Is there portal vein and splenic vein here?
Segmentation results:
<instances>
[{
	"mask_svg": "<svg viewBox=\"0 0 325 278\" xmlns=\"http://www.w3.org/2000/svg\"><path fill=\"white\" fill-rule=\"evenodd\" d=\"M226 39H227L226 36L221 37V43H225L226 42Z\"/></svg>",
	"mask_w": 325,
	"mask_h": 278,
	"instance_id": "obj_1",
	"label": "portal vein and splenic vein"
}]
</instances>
::::
All the lines above must be output exactly, with none omitted.

SOLUTION TO THE EXERCISE -
Is there portal vein and splenic vein here?
Segmentation results:
<instances>
[{
	"mask_svg": "<svg viewBox=\"0 0 325 278\" xmlns=\"http://www.w3.org/2000/svg\"><path fill=\"white\" fill-rule=\"evenodd\" d=\"M226 39H227L226 36L221 37V43H225L226 42Z\"/></svg>",
	"mask_w": 325,
	"mask_h": 278,
	"instance_id": "obj_1",
	"label": "portal vein and splenic vein"
}]
</instances>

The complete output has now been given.